En janvier 2018, la communauté informatique apprend simultanément l'existence de deux familles de vulnérabilités matérielles sans précédent : Spectre et Meltdown. Contrairement aux failles logicielles habituelles, ces vulnérabilités sont inscrites dans l'architecture même des processeurs modernes, Intel, AMD, ARM confondus. Elles touchent des milliards de machines en production et n'ont pas de correctif matériel : les patches sont nécessairement logiciels, avec un coût en performances.

Pour comprendre ces failles, il faut d'abord comprendre les mécanismes d'optimisation sur lesquels elles reposent.

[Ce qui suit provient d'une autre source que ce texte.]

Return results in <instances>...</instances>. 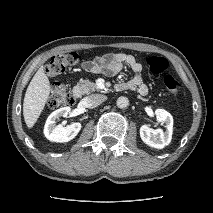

Principes de fonctionnement des micro-processeurs

La hiérarchie mémoire

Lors de l'exécution d'un programme, les données transitent entre plusieurs niveaux de stockage, du plus lent au plus rapide : disque dur (HDD/SSD), mémoire vive (DRAM), puis caches processeurs (L1, L2, L3). Ces différents supports stockent à la fois des instructions (LOAD, ADD, STORE…), des variables et des adresses mémoire.

Les programmes référencent leurs données via une table d'adressage, principalement stockée en mémoire vive du fait de l'espace disponible. Chaque entrée associe une adresse virtuelle à une valeur ou une instruction :

Adresse virtuelle Valeur
0x1DF58D 15
0x1DF58E Alice
0x1DF58F LOAD
0x1DF590 0x1DF58F

Le cache CPU est divisé en plusieurs niveaux de taille croissante (L1 le plus petit et le plus rapide, L3 le plus grand mais plus lent). Son rôle est d'accélérer l'accès aux données les plus fréquemment sollicitées, en évitant des allers-retours coûteux vers la DRAM.

Mémoire virtuelle et séparation Kernel / User space

Les données en cache sont organisées en pages, listées dans des tables. Ces pages sont réparties de manière à * limiter l'accès aux données* selon que le code s'exécute en espace utilisateur ou en espace noyau.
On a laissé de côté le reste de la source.